Årvoll is a residential community situated in the Bjerke district of Oslo, Norway. It was here that anti-Nazi activists Viggo Hansteen and Rolf Wickstrøm – the first two Norwegians to be executed by the Nazis during the five-year German occupation of Norway – lost their lives on September 10, 1941.

Name
Årvoll takes its name from the ancient Årvoll farm, which still stands in the center of today's community. Orravellir (the name's earlier Norse form) meant "black grouse fields".

Buildings and amenities
Årvoll is made up of a mix of four-floor apartment buildings, terraced housing, and maisonettes. It has a small shopping center containing a post office, doctors' offices, pharmacy, grocery, florist, and a small café. 
There is extensive access to public transportation, and the center of Oslo can be reached in 15 minutes or less by bus, tram, or bicycle.
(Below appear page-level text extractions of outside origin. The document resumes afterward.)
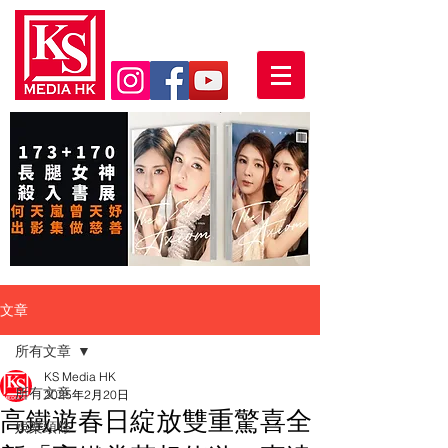
文章
所有文章
KS Media HK
所有文章
2025年2月20日
高鐵遊春日綻放雙重驚喜全
娛樂頭條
The community's children attend Årvoll School, which was opened in 1955. Tonsen Church is located in Årvoll. The local multi-sports team is Årvoll IL.

Årvoll is surrounded by a large expanse of forest including many kilometers of marked cross country ski trails, and is adjacent to Grefsenkollen, a hill affording views of the city, together with walking trails, a small ski area with t-bar lift, and a small pond named Trollvann.